Conventionally, the first choice of treatment for brain abscess beyond 2.5 cm in diameter would be surgical method [16, 1]. However, there was once a patient with brain abscess diameter over 2.5 cm was reluctant to be treated with surgical method, and he had accepted conservative medical treatment in our center. To our surprise, the clinical symptoms of fever, headache, and visual field defect relieved soon after several days of medicine therapy, and abscess lesions, edema around abscess decreased obviously in MRI too. Which interested us to find out whether brain abscess beyond 2.5 cm must be treated with surgical method? Which patients with brain abscess over 2.5 cm could be treated with medicine only?
In our study, in the 18 cases of conservative treatment patients, the maximal abscess diameter of 11 was beyond 2.5 cm, and the largest one was about 4.2 cm far beyond 2.5 cm, the mean size of abscess in conservative group was 2.85 ± 0.98 cm. Our date showed that even if the abscess was bigger than 2.5 cm, medicine alone could get a good response in some cases. In fact, medicine is the basis for the treatment of brain abscess, even with the surgical therapy, patients also need a long time of medicine treatment to go. With the development of better antibiotics, more and more brain abscess patients showed good response to the medicine treatment in modern times [5, 23, 13].
The most common causative pathogens of most brain abscesses are gram positive (streptococci and staphylococci) and anaerobic bacteria [5]. In one week of trial medical treatment, we used meropenem, vancomycin and sometimes plus metronidazole as the first choice of antibiotics combination which were broad-spectrum and might cover all the likely pathogens with good ability penetrating through blood-brain barrier and into abscess cavity [10].

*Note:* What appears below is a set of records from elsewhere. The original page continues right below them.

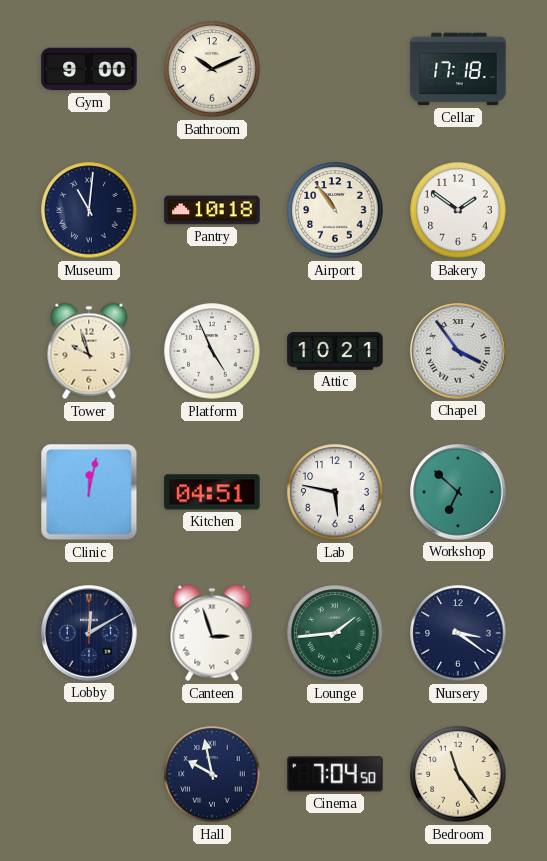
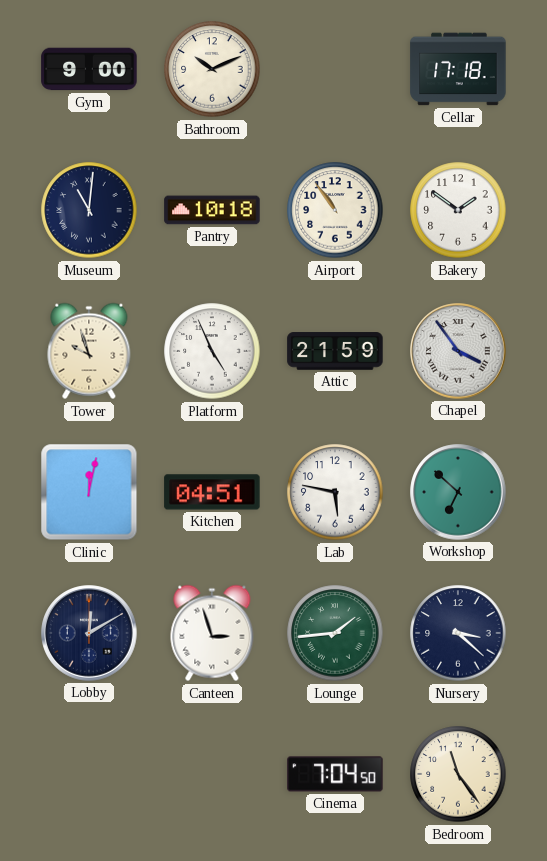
Attic: 10:21 -> 21:59
Nursery: 3:21 -> 3:22
Hall: 9:58 -> none
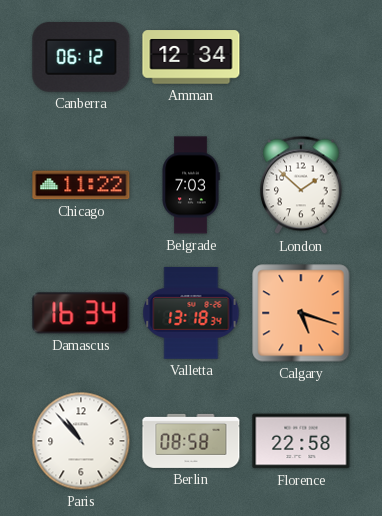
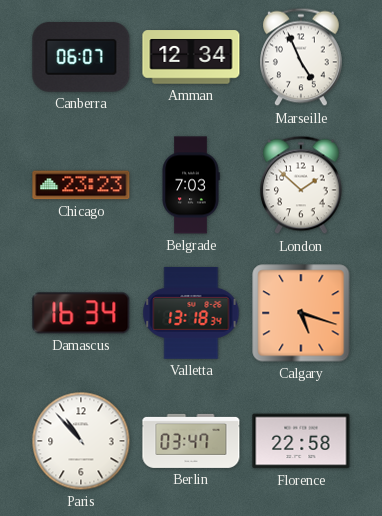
Canberra: 06:12 -> 06:07
Marseille: none -> 4:56
Chicago: 11:22 -> 23:23
Berlin: 08:58 -> 03:47
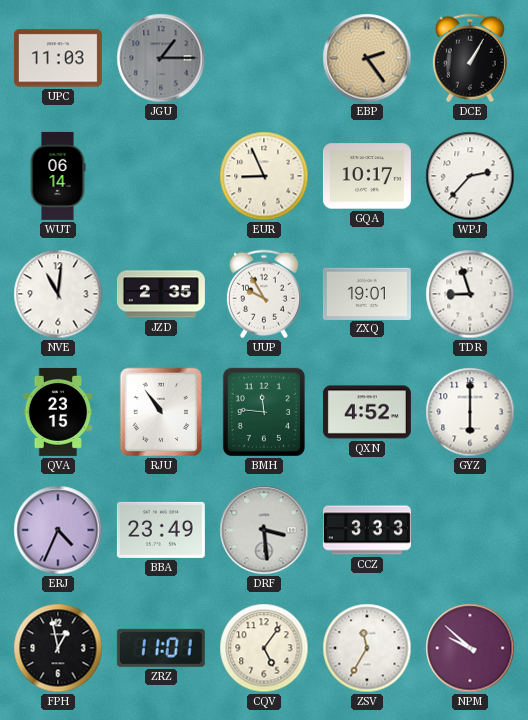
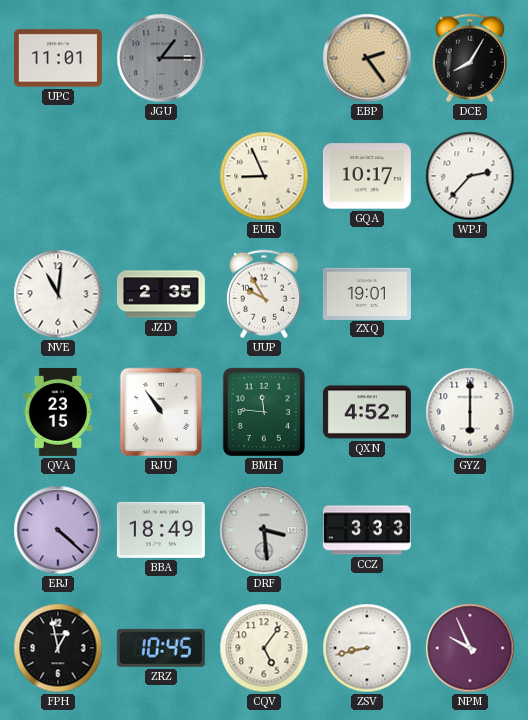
UPC: 11:03 -> 11:01
DCE: 1:05 -> 8:05
WUT: 06:14 -> none
TDR: 8:57 -> none
ERJ: 4:34 -> 4:22
BBA: 23:49 -> 18:49
ZRZ: 11:01 -> 10:45
ZSV: 11:35 -> 8:43
NPM: 9:52 -> 9:56
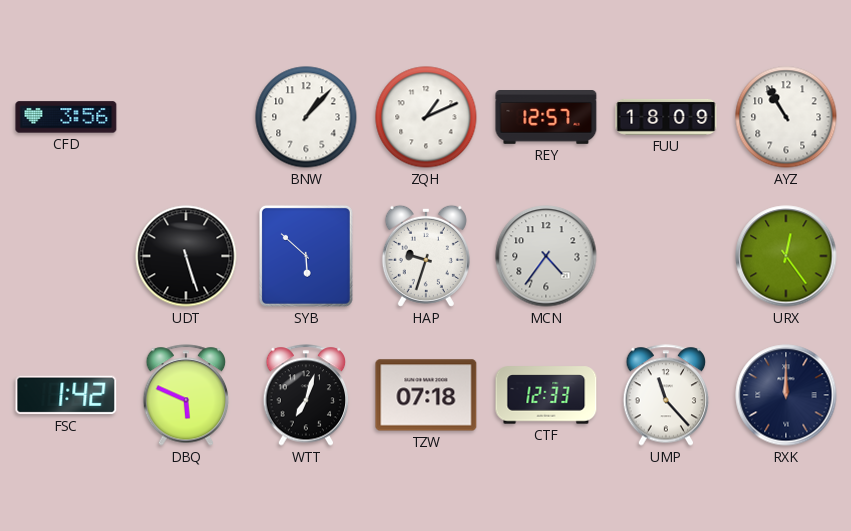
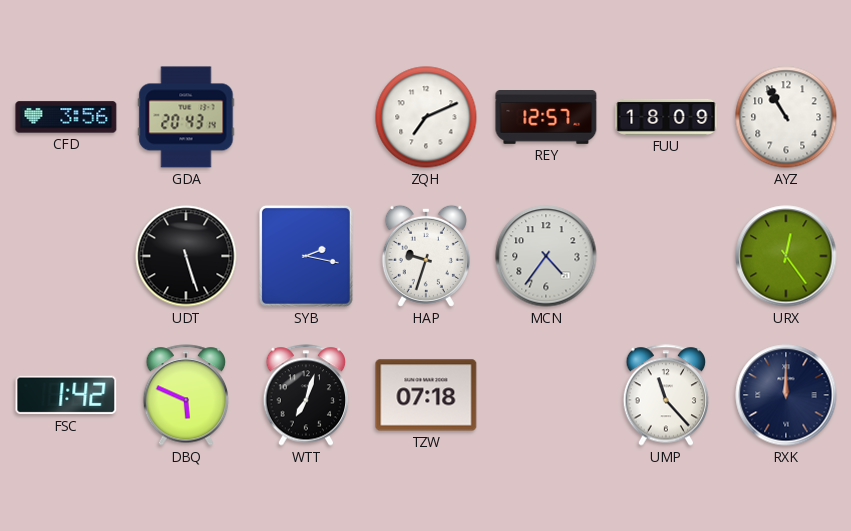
GDA: none -> 20:43
BNW: 1:07 -> none
ZQH: 1:11 -> 7:11
SYB: 5:52 -> 2:17
CTF: 12:33 -> none
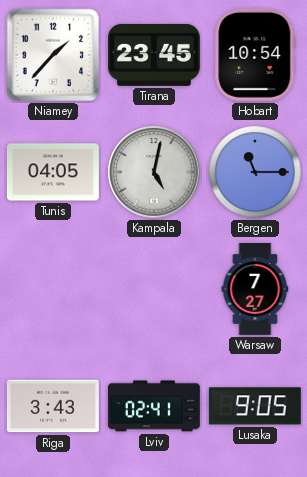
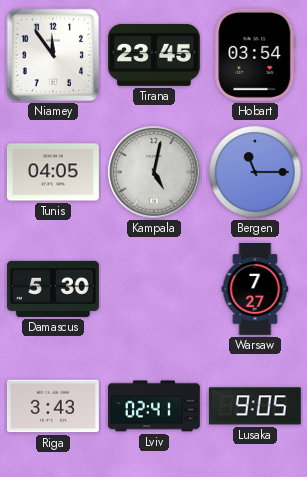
Niamey: 1:37 -> 11:54
Hobart: 10:54 -> 03:54
Damascus: none -> 5:30
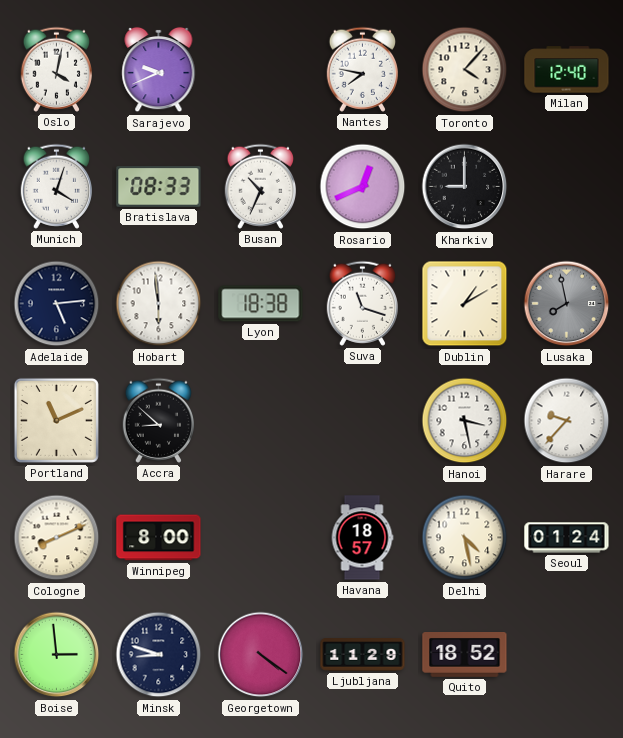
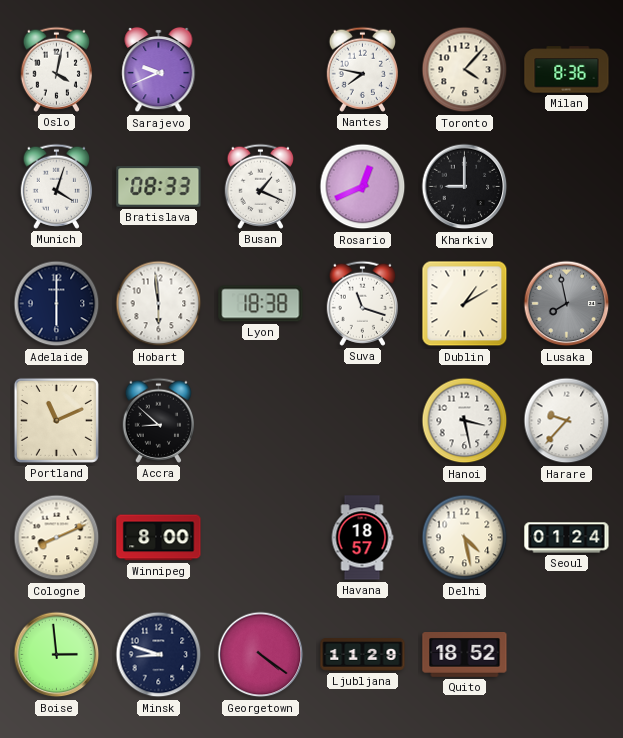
Milan: 12:40 -> 8:36
Busan: 10:34 -> 1:19
Adelaide: 5:14 -> 6:00
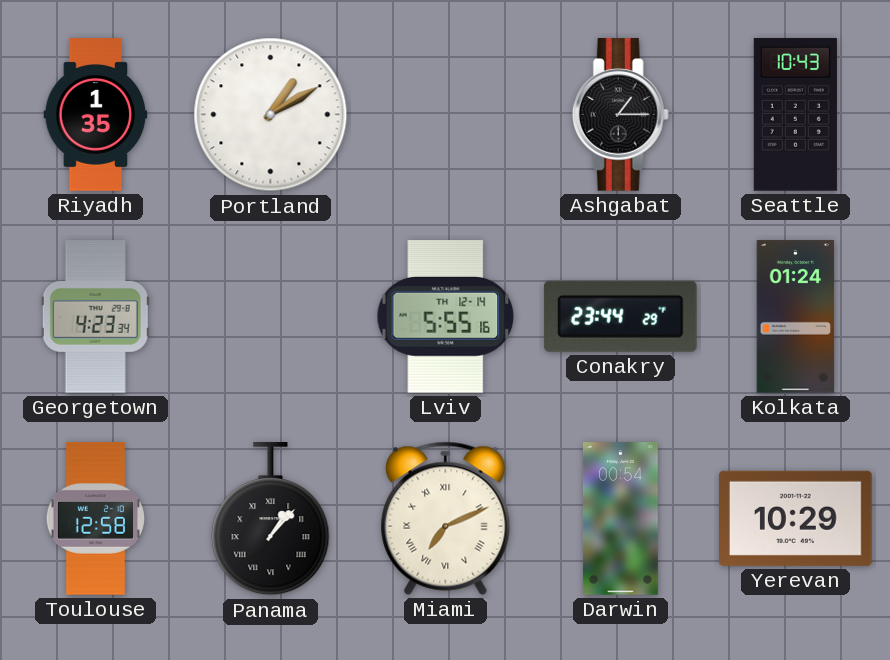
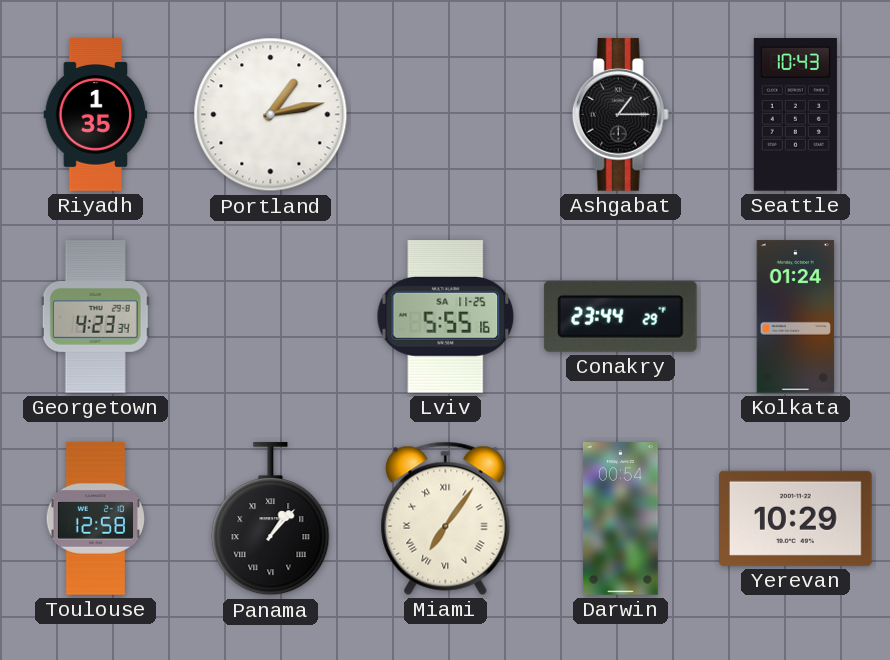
Portland: 1:10 -> 1:13
Lviv date: TH 12-14 -> SA 11-25
Miami: 7:11 -> 7:06
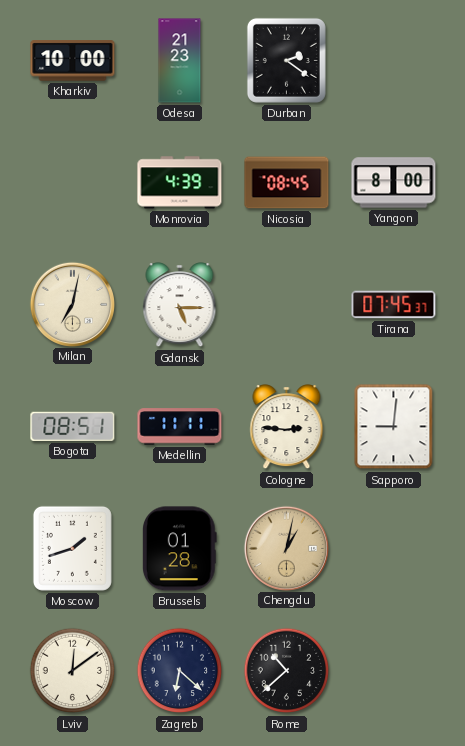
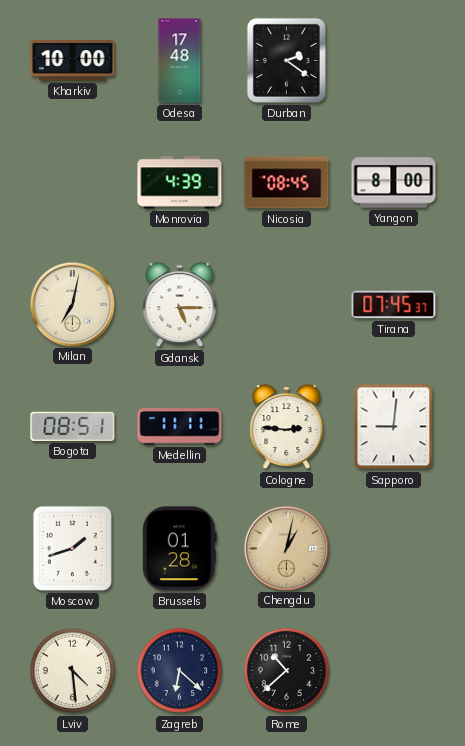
Odesa: 21:23 -> 17:48
Lviv: 12:09 -> 4:29
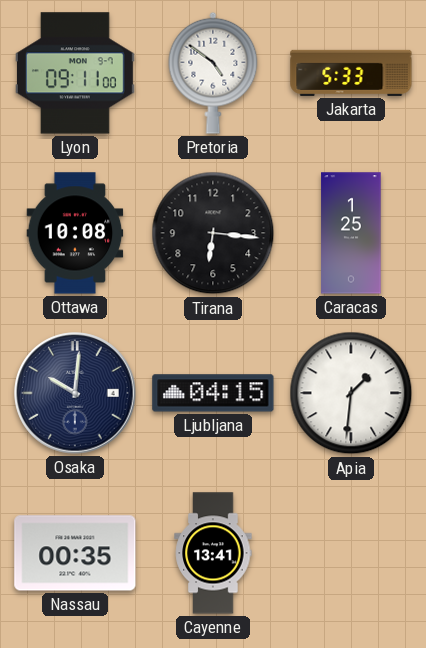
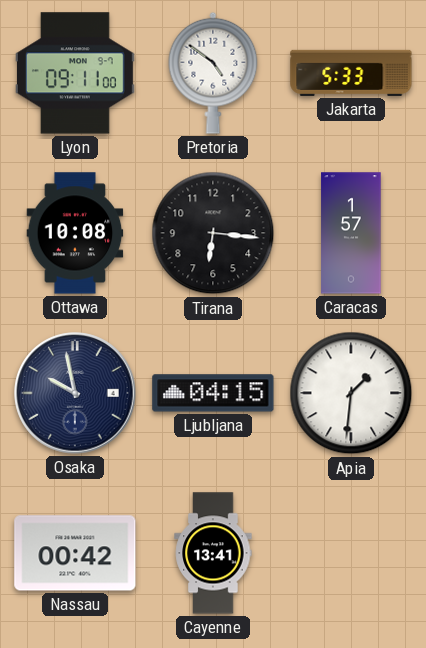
Caracas: 1:25 -> 1:57
Osaka: 10:01 -> 9:58
Nassau: 00:35 -> 00:42
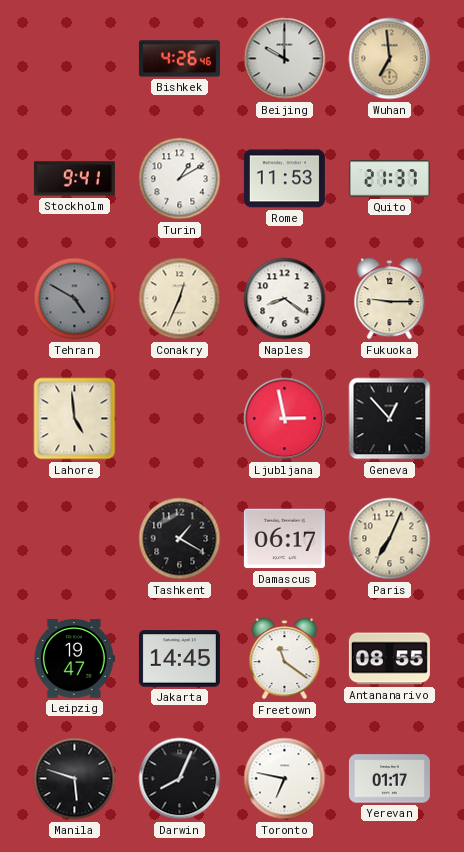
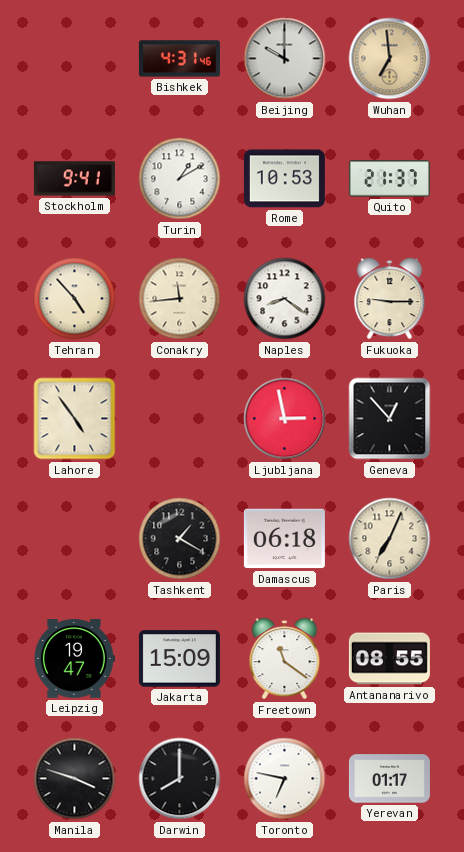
Bishkek: 4:26 -> 4:31
Rome: 11:53 -> 10:53
Tehran: 4:50 -> 4:53
Tehran dial: grey -> cream
Conakry: 12:34 -> 11:44
Lahore: 4:59 -> 4:54
Damascus: 06:17 -> 06:18
Jakarta: 14:45 -> 15:09
Manila: 5:48 -> 3:48
Darwin: 8:04 -> 8:00
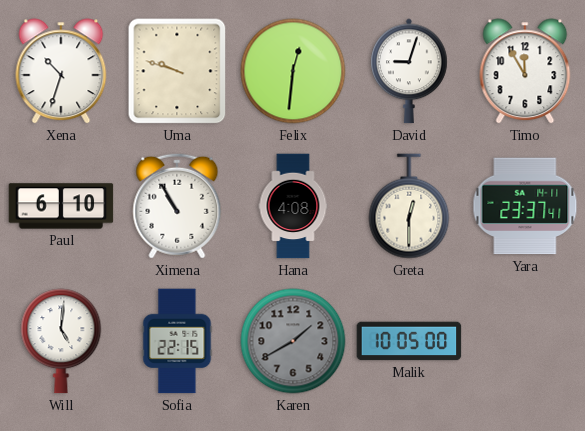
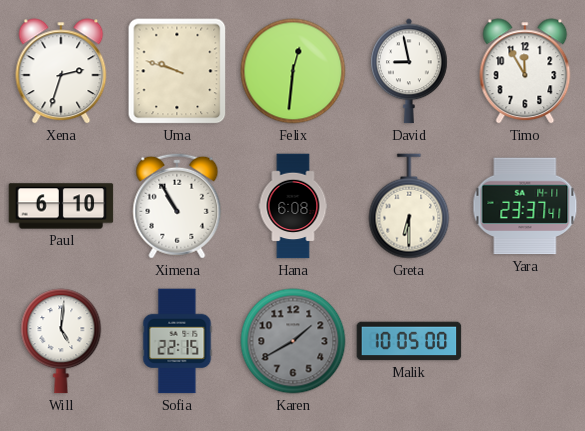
Xena: 10:33 -> 2:33
David: 9:03 -> 8:58
Hana: 4:08 -> 6:08
Greta: 12:30 -> 6:30
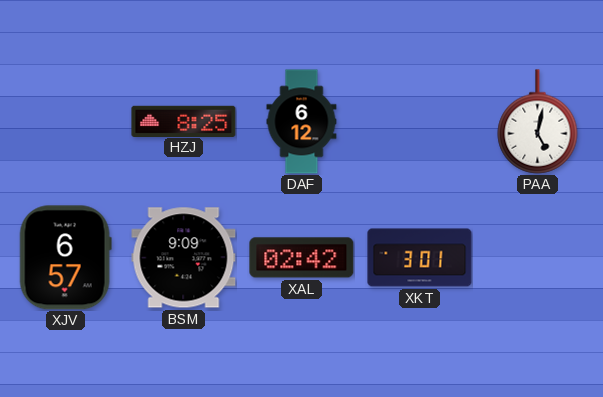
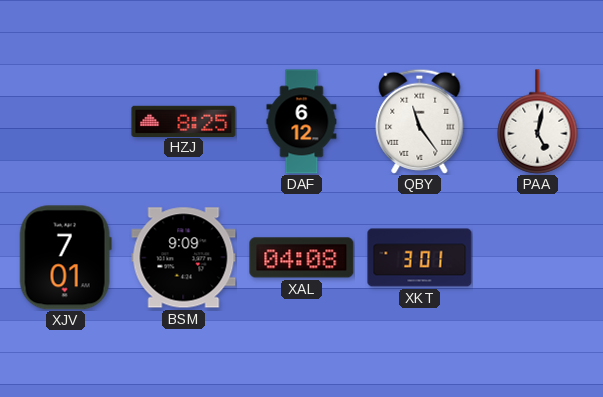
QBY: none -> 11:24
XJV: 6:57 -> 7:01
XAL: 02:42 -> 04:08
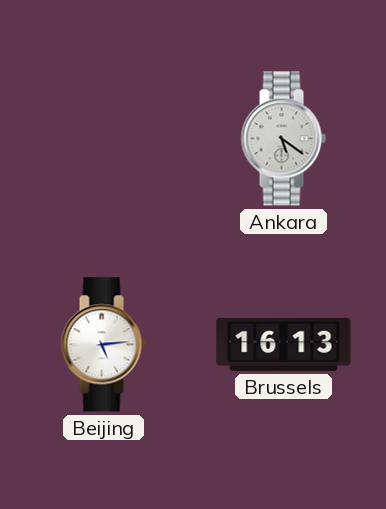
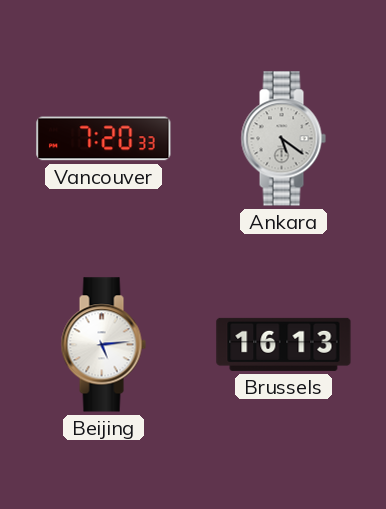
Vancouver: none -> 7:20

In fact, in this group of patients, almost everyone had responded to the first week of trial medicine therapy. Abscess sizes, GCS, KPS, mental status (MMSE), and the degree of edema around the abscess are important factors to judge the clinical status for the brain abscess [1, 7, 11, 12, 18]. After a week of trial medical treatment, almost every patient got an improvement in clinical status, but there were different changes in these factors between the two groups. Conservative group got a more obvious decline in abscess sizes (Fig. 3), more obvious improvement in MMSE scores (Fig. 5), KPS scores and GCS scores (Fig. 6) than that in surgical group. However, no obvious differences about the extent of GCS and KPS scores improvement between the two groups were observed, while MMSE scores improvement and abscess sizes decline were much more obvious in conservative group than that in surgical group after trial medical treatment, which implied that conservative group was more sensitive to the medical therapy than the surgical group.
Compared to these factors, although both groups got a little decline in edema indexes, but the edema indexes before and after medical therapy were not obvious different between the two groups in our study. Maybe the edema around the abscess and the abscess size decreased in a certain ratio.
About all the changes of factors during one week of trial medical treatment, logistic regression analysis showed that the consecutive variation of MMSE scores and brain abscess sizes were highly correlated with the final choice of treatment methods for the brain abscess patients (p = 0.027; p = 0.019), and might be two of the most predictive crucial factors related the choice of treatment methods.
Nevertheless, surgical group had a more severe clinical condition on admission, while after surgical treatment, the surgical group recovered more quick than the conservative group (Fig. 8), which was in consistent with convention views. But for the patients who are not reluctant to accept surgical treatment, maybe the trial medicine therapy would be a good choice.